For the nearly 1,000 National Guardsmen who have remained in Washington, D.C., and who have been providing security assistance to the Capitol Police for the last five months, it's now time for the mission to end and to return home.
Secretary of Defense Lloyd J. Austin III thanked the service members in a statement released today.
"They came here from all 54 states and territories, leaving behind jobs, homes and families, to bolster security at the Capitol in the wake of the dramatic events on January 6th," Austin said. "Many of them volunteered for this duty, and most of them did so on little notice. In good weather and bad — sometimes cold and wet and tired — they provided critical capability to the Capitol Police and local authorities."
While about 1,000 personnel still remain in Washington, D.C., said Pentagon Press Secretary John F. Kirby during a briefing today at the Pentagon, their primary mission now is to prepare to leave.
"[It's] truly extraordinary work, oftentimes in pretty extreme and nasty weather," he said. "But they chipped in and performed an invaluable service and it was important for the secretary to say thank you to them as they now begin to transition out of the area."
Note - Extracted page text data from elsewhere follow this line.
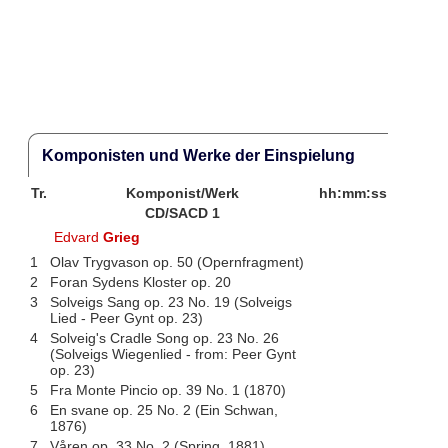
Komponisten und Werke der Einspielung
Tr.
Komponist/Werk
hh:mm:ss
CD/SACD 1
Edvard
Grieg
1
Olav Trygvason op. 50 (Opernfragment)
2
Foran Sydens Kloster op. 20
3
Solveigs Sang op. 23 No. 19 (Solveigs
Lied - Peer Gynt op. 23)
4
Solveig's Cradle Song op. 23 No. 26
(Solveigs Wiegenlied - from: Peer Gynt
op. 23)
5
Fra Monte Pincio op. 39 No. 1 (1870)
6
En svane op. 25 No. 2 (Ein Schwan,
1876)
7
Våren op. 33 No. 2 (Spring, 1881)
According to Kirby, there are no plans for the National Guard to leave behind a "quick reaction force" in Washington, nor is there a plan to leave behind any kind of military equipment either.
"I'm not aware of any residual equipment that's going to be left behind," he said. "Remember, most of these soldiers were essentially acting as physical and barrier sentries."
Additionally, Kirby said, right now he's not aware of any additional requests by the Capitol Police for residual capabilities from the National Guard.
"As these troops depart for home and a much-deserved reunion with loved ones, I hope they do so knowing how much the nation appreciates their service and sacrifice — and that of their families and employers," Austin said. "I hope they know how very proud we are of them."